Task: Transcribe exactly the line containing "Sin embargo, Héctor estab" and the remaining lines of the listing below, through the very last.

Given data:
[Start of Attachment]
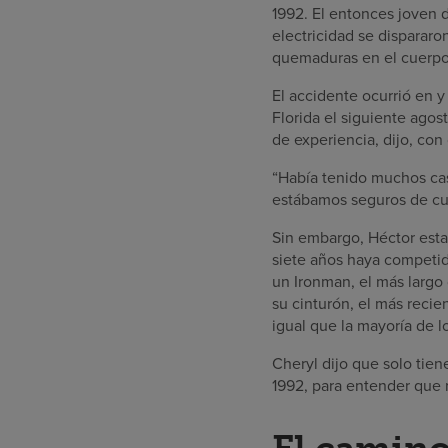
1992. El entonces joven 
electricidad se disparar
quemaduras en el cuerpo
El accidente ocurrió en 
Florida el siguiente ago
de experiencia, dijo, con
“Había tenido muchos cas
estábamos seguros de cuál
Sin embargo, Héctor estab
siete años haya competi
un Ironman, el más largo 
su cinturón, el más reci
igual que la mayoría de l
Cheryl dijo que solo tie
1992, para entender que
[End of Attachment]
Solution below:
Sin embargo, Héctor estab
siete años haya competi
un Ironman, el más largo 
su cinturón, el más reci
igual que la mayoría de l
Cheryl dijo que solo tie
1992, para entender que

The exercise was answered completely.